*Task item*.
Report only how many lines of the records contain the word "virgin".

*Available data*.
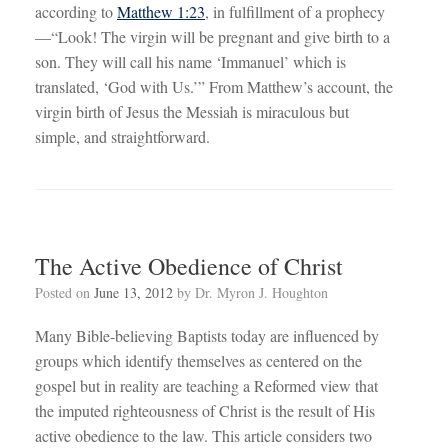
according to
Matthew 1:23
, in fulfillment of a prophecy
—“Look! The virgin will be pregnant and give birth to a
son. They will call his name ‘Immanuel’ which is
translated, ‘God with Us.’” From Matthew’s account, the
virgin birth of Jesus the Messiah is miraculous but
simple, and straightforward.
The Active Obedience of Christ
Posted on
June 13, 2012
by
Dr. Myron J. Houghton
Many Bible-believing Baptists today are influenced by
groups which identify themselves as centered on the
gospel but in reality are teaching a Reformed view that
the imputed righteousness of Christ is the result of His
active obedience to the law. This article considers two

*Response*.
2